What was a 15-minute drive to drop their children off at school has now turned into an hour-long ordeal for some parents of children attending schools in the Laiguangying area of northeastern Chaoyang due to the abrupt closure of the Beijing Capital International Airport’s Beigao highway on-ramps Jan 16.
The rerouting means that for residents of the nearby Laiguangying and Cuigezhuang areas, or those that drop their children off at nearby schools like WAB, Harrow and Daystar Academy, have a far less direct way of accessing the highway that most depend on for getting downtown.
City planners made the closures to relieve traffic pressure on the notoriously congested Airport Highway, but local residents say that the move has made their lives much more inconvenient and resulted in traffic in the neighborhood becoming much worse.
Ms. Choi, a parent living in the area (who would only give her surname), said she was compelled to sign a petition to have the ramps reopened, because the recent highway issues have wreaked havoc on her children’s school commute.
“You can imagine a big school bus, stuck on the road for hours for no good reason, wasting my children’s time and delaying their lessons,” she said, adding that she was also frustrated by the lack of advance notice from the authorities about the reroute.
Ms. Li, a WAB parent that has lived in the area since 2006 (who also declined to give her first name), has even more pressing concerns about the area’s clogged traffic: that the closure of the ramp has prompted aggressive drivers to misuse emergency lanes on nearby roads.
"Where else can emergency lanes be abused like this? China only," Li said. "The government agency chose the wrong target. Closing the ramp has resulted in further congestion on all the neighboring roads."
Those looking to access the highway will now have to travel northward to the Weigou or Tianzhu onramps, or southward to the Fifth Ring Road.
Suggested alternate routes include using the old airport road or Jingmi Road, which both run parallel to the Airport Expressway, or alternate highways such as taking the Jingping Highway and connecting up to the Jingcheng Highway.

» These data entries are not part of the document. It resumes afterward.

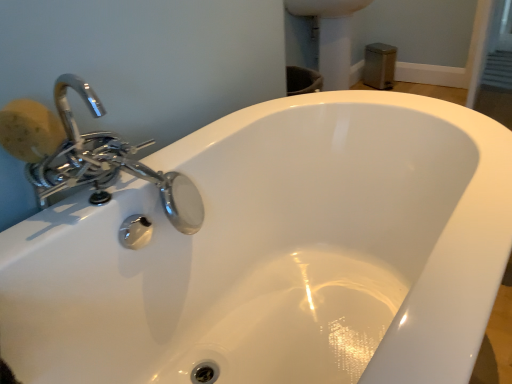 Question: Is satin nickel sink at upper right thinner than yellow sponge at left?

Choices:
 (A) no
 (B) yes

Answer: (A)

Question: Does satin nickel sink at upper right turn towards yellow sponge at left?

Choices:
 (A) yes
 (B) no

Answer: (B)

Question: Is satin nickel sink at upper right smaller than yellow sponge at left?

Choices:
 (A) yes
 (B) no

Answer: (B)

Question: Is satin nickel sink at upper right bigger than yellow sponge at left?

Choices:
 (A) yes
 (B) no

Answer: (A)

Question: Is satin nickel sink at upper right wider than yellow sponge at left?

Choices:
 (A) no
 (B) yes

Answer: (B)

Question: Does satin nickel sink at upper right have a lesser height compared to yellow sponge at left?

Choices:
 (A) no
 (B) yes

Answer: (A)

Question: From a real-world perspective, is yellow sponge at left positioned under satin nickel sink at upper right based on gravity?

Choices:
 (A) yes
 (B) no

Answer: (B)

Question: Considering the relative sizes of yellow sponge at left and satin nickel sink at upper right in the image provided, is yellow sponge at left shorter than satin nickel sink at upper right?

Choices:
 (A) no
 (B) yes

Answer: (B)

Question: Is yellow sponge at left positioned with its back to satin nickel sink at upper right?

Choices:
 (A) no
 (B) yes

Answer: (A)

Question: Is yellow sponge at left smaller than satin nickel sink at upper right?

Choices:
 (A) yes
 (B) no

Answer: (A)

Question: Is yellow sponge at left not within satin nickel sink at upper right?

Choices:
 (A) no
 (B) yes

Answer: (B)

Question: Is satin nickel sink at upper right inside yellow sponge at left?

Choices:
 (A) yes
 (B) no

Answer: (B)

Question: In terms of size, does yellow sponge at left appear bigger or smaller than satin nickel sink at upper right?

Choices:
 (A) small
 (B) big

Answer: (A) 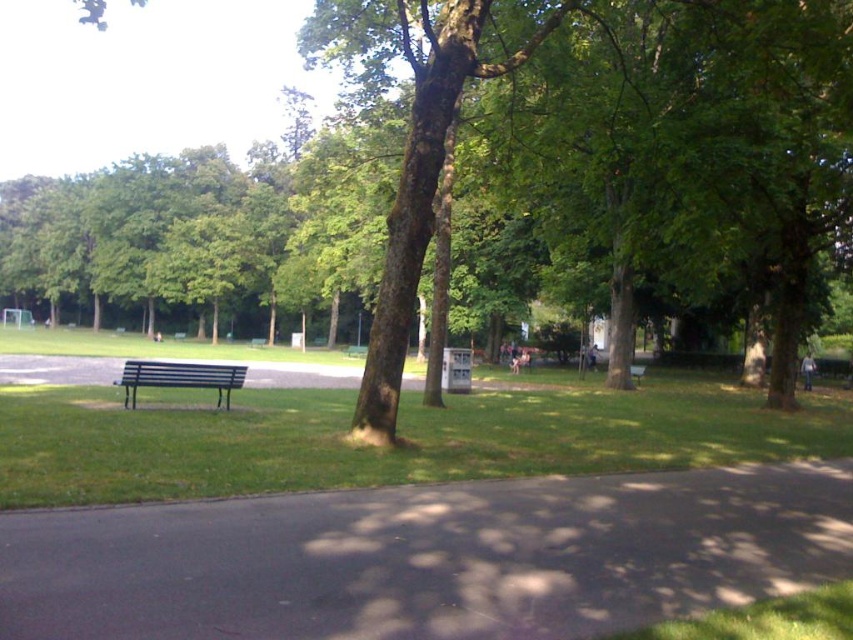 Between wooden park bench at center and metallic silver bench at center, which one has more height?

With more height is wooden park bench at center.

Is wooden park bench at center bigger than metallic silver bench at center?

Yes.

Does point (633, 381) lie in front of point (361, 352)?

That is True.

Find the location of a particular element. The image size is (853, 640). wooden park bench at center is located at coordinates (636, 372).

The image size is (853, 640). Describe the element at coordinates (502, 179) in the screenshot. I see `brown textured tree at center` at that location.

Identify the location of brown textured tree at center. The image size is (853, 640). (502, 179).

Between brown textured tree at center and wooden park bench at center, which one is positioned higher?

brown textured tree at center is above.

Does point (648, 148) come farther from viewer compared to point (634, 376)?

No.

What are the coordinates of `brown textured tree at center` in the screenshot? It's located at (502, 179). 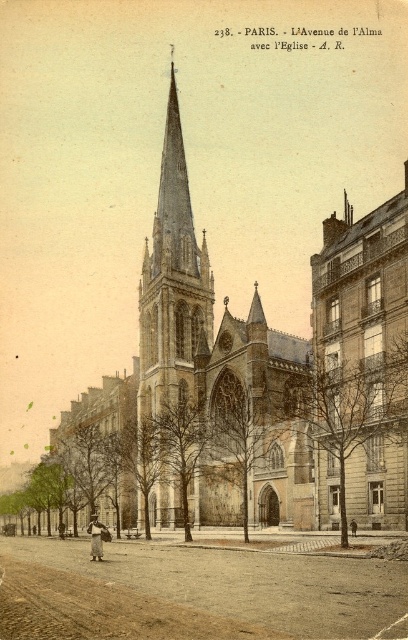 Can you confirm if brown stone church at center is wider than stone gothic tower at center?

Yes.

In the scene shown: Does brown stone church at center appear over stone gothic tower at center?

Incorrect, brown stone church at center is not positioned above stone gothic tower at center.

Does point (397, 397) lie behind point (188, 385)?

That is False.

At what (x,y) coordinates should I click in order to perform the action: click on brown stone church at center. Please return your answer as a coordinate pair (x, y). The width and height of the screenshot is (408, 640). Looking at the image, I should click on (283, 365). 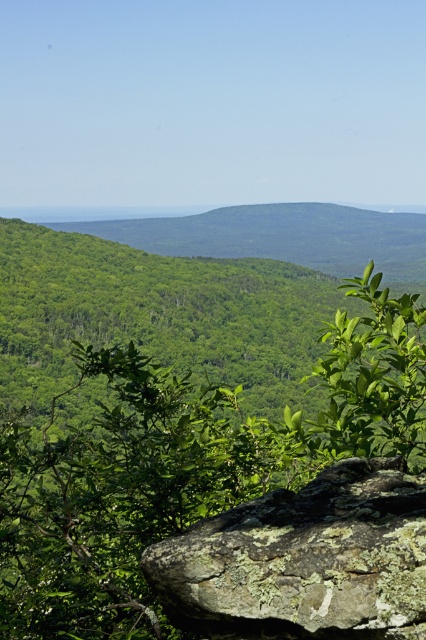 Does point (336, 422) come closer to viewer compared to point (383, 456)?

That is False.

Is green leafy tree at center above lichen-covered rock at center?

Correct, green leafy tree at center is located above lichen-covered rock at center.

I want to click on green leafy tree at center, so click(x=166, y=412). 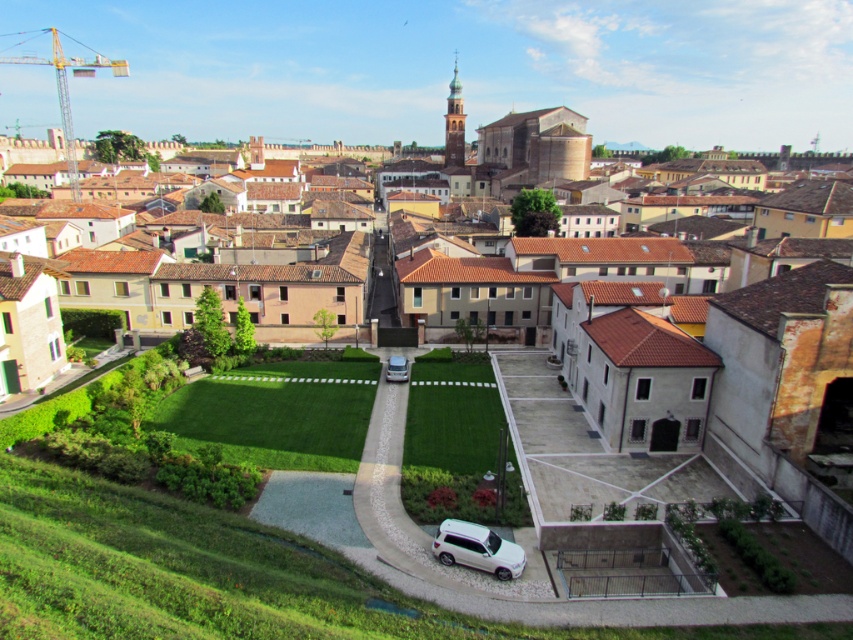 You are a delivery driver who needs to park your truck in the courtyard. The courtyard has a low wall and a garden with shrubs and flowers. There are two cars already parked there. Can you park your truck between the white matte car at lower center and the silver metallic car at center?

The white matte car at lower center is positioned under the silver metallic car at center, meaning they are stacked vertically. Since the silver metallic car at center is above the white matte car at lower center, there is no space between them for the truck to park.

You are a visitor arriving at the town and see the white matte car at lower center and the silver metallic car at center. Which car is positioned closer to the right side of the scene?

The white matte car at lower center is to the right of the silver metallic car at center, so it is positioned closer to the right side of the scene.

You are a delivery driver approaching the entrance of the courtyard. You see the white matte car at lower center and the silver metallic car at center. Which car is blocking your path to the entrance?

The white matte car at lower center is in front of the silver metallic car at center, so it is blocking your path to the entrance. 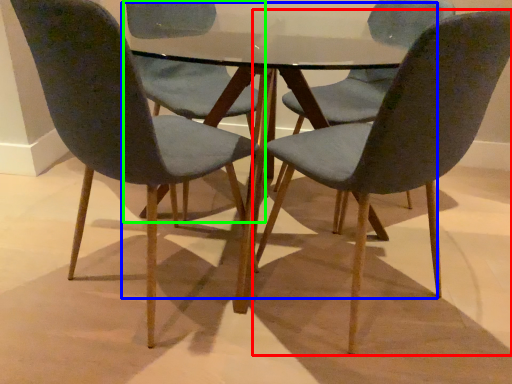 Question: Which is nearer to the chair (highlighted by a red box)? round table (highlighted by a blue box) or chair (highlighted by a green box).

Choices:
 (A) round table
 (B) chair

Answer: (A) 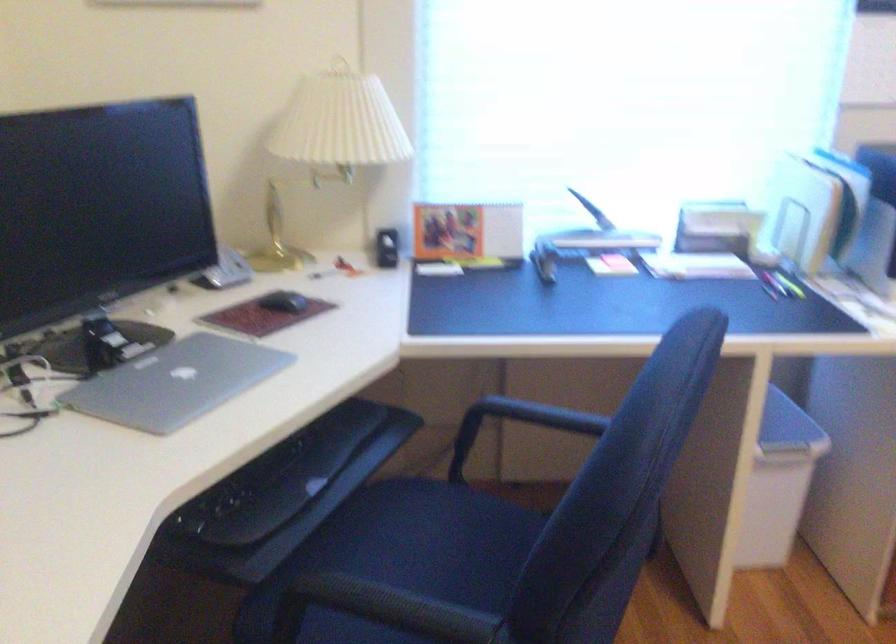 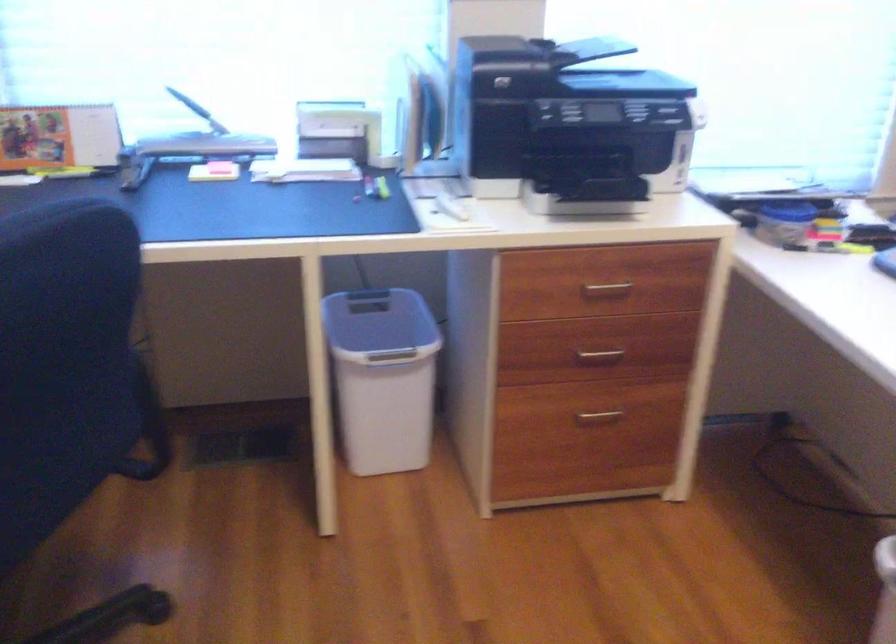 Question: The camera is either moving clockwise (left) or counter-clockwise (right) around the object. The first image is from the beginning of the video and the second image is from the end. Is the camera moving left or right when shooting the video?

Choices:
 (A) Left
 (B) Right

Answer: (A) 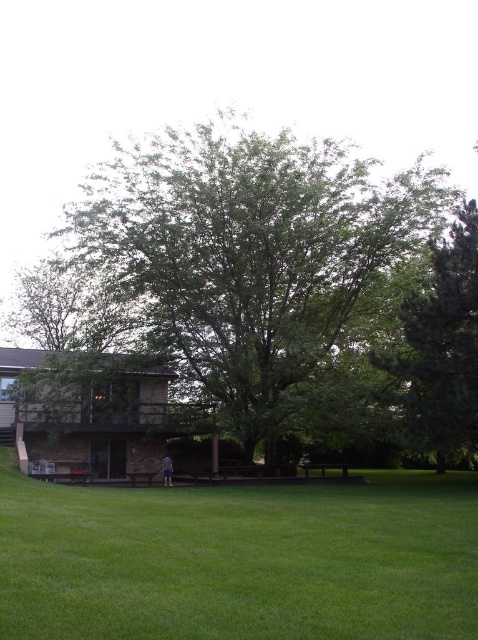 You are planning to install a small garden in the area shown in the image. Considering the space occupied by the green grass at center and the green leafy tree at right, which one takes up more space?

The green leafy tree at right takes up more space than the green grass at center, as the green grass at center has a smaller size compared to green leafy tree at right.

You are planning to install a garden bench in the area between the green leafy tree at center and the green leafy tree at right. Considering their widths, which tree would require more space to accommodate the bench?

The green leafy tree at center has a greater width than the green leafy tree at right, so it would require more space to accommodate the bench.

You are standing in the middle of the scene and want to place a small garden statue on the ground. Which object, the green leafy tree at center or the green grass at center, is the correct surface to place it on?

The green grass at center is the correct surface to place the statue because the green leafy tree at center is above it and cannot support objects on its branches. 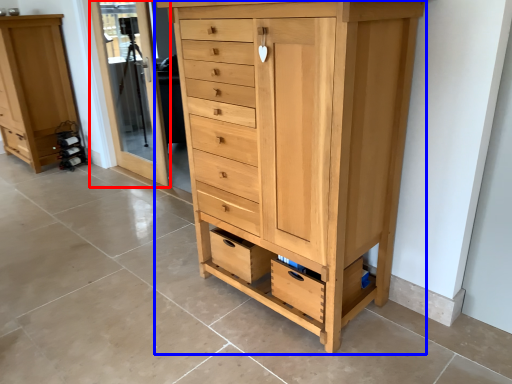 Question: Among these objects, which one is nearest to the camera, screen door (highlighted by a red box) or chest of drawers (highlighted by a blue box)?

Choices:
 (A) screen door
 (B) chest of drawers

Answer: (B) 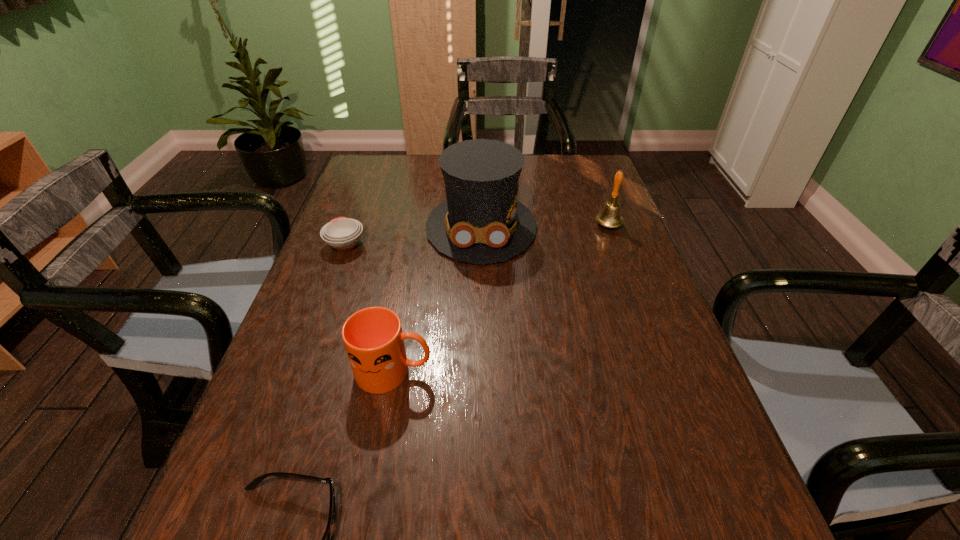 Identify the location of object at the left edge. (342, 233).

The image size is (960, 540). Find the location of `object that is at the right edge`. object that is at the right edge is located at coordinates (610, 216).

The width and height of the screenshot is (960, 540). What are the coordinates of `free space at the far edge` in the screenshot? It's located at (423, 158).

Where is `free space at the left edge`? This screenshot has width=960, height=540. free space at the left edge is located at coordinates (333, 354).

Locate an element on the screen. free location at the right edge of the desktop is located at coordinates (666, 318).

The image size is (960, 540). Find the location of `free location at the far left corner of the desktop`. free location at the far left corner of the desktop is located at coordinates (373, 189).

Where is `free point between the dress hat and the third tallest object`? free point between the dress hat and the third tallest object is located at coordinates (438, 299).

At what (x,y) coordinates should I click in order to perform the action: click on free space between the dress hat and the rightmost object. Please return your answer as a coordinate pair (x, y). Looking at the image, I should click on (544, 226).

You are a GUI agent. You are given a task and a screenshot of the screen. Output one action in this format:
    pyautogui.click(x=<x>, y=<y>)
    Task: Click on the vacant space in between the rightmost object and the dress hat
    This screenshot has height=540, width=960.
    Given the screenshot: What is the action you would take?
    pyautogui.click(x=544, y=226)

Select which object is the fourth closest to the rightmost object. Please provide its 2D coordinates. Your answer should be formatted as a tuple, i.e. [(x, y)], where the tuple contains the x and y coordinates of a point satisfying the conditions above.

[(253, 484)] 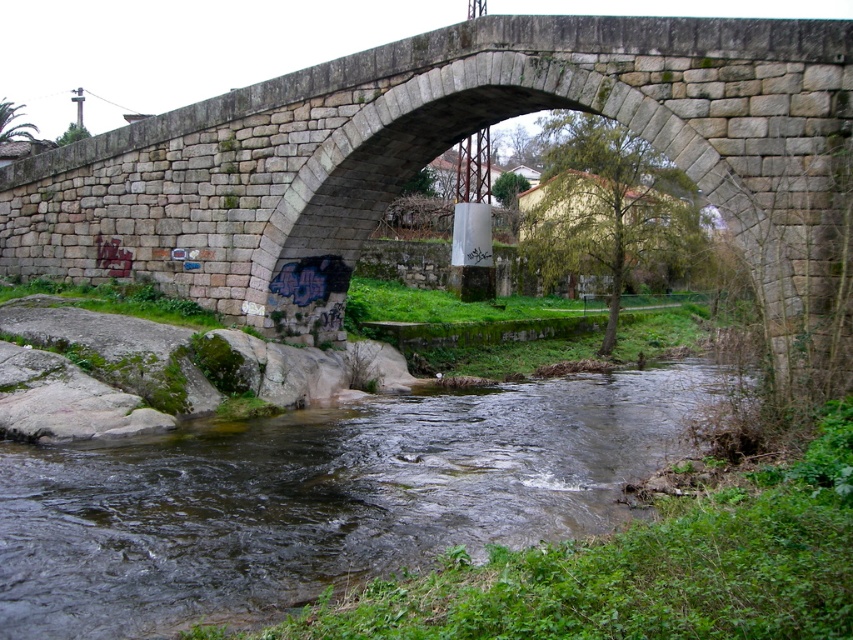 Question: Does gray stone bridge at center appear on the left side of clear water at center?

Choices:
 (A) yes
 (B) no

Answer: (A)

Question: Is the position of gray stone bridge at center more distant than that of clear water at center?

Choices:
 (A) no
 (B) yes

Helen Han doesn’t share Li’s frustrations, but she is alarmed by the precedence that the road blockage might set. As a parent living in the Houshayu area on Shunyi, she said she is not a daily commuter and has yet to be immediately affected. But she has signed the petition because the rerouting has left her wondering: "Will there be [additional]closures of entrances alongside the Airport Express? Will there be similar announcements regarding traffic control by the government without consulting local residents?… This really sets a bad example."
Voicing such frustrations with a petition may seem fruitless, but the amassing of such signatures is by no means unheard of; not necessarily as an effective tool for change, but as a way to raise awareness. This past summer, 600,000 doctors in Guangdong province signed a petition to highlight the attacks they have endured by disgruntled patients.
The BBC says other such campaigns are the “last resort” and rarely elicit official response, much less the change that they desire.
No word yet on whether a reversion is in order, but we’d recommend against holding your breath.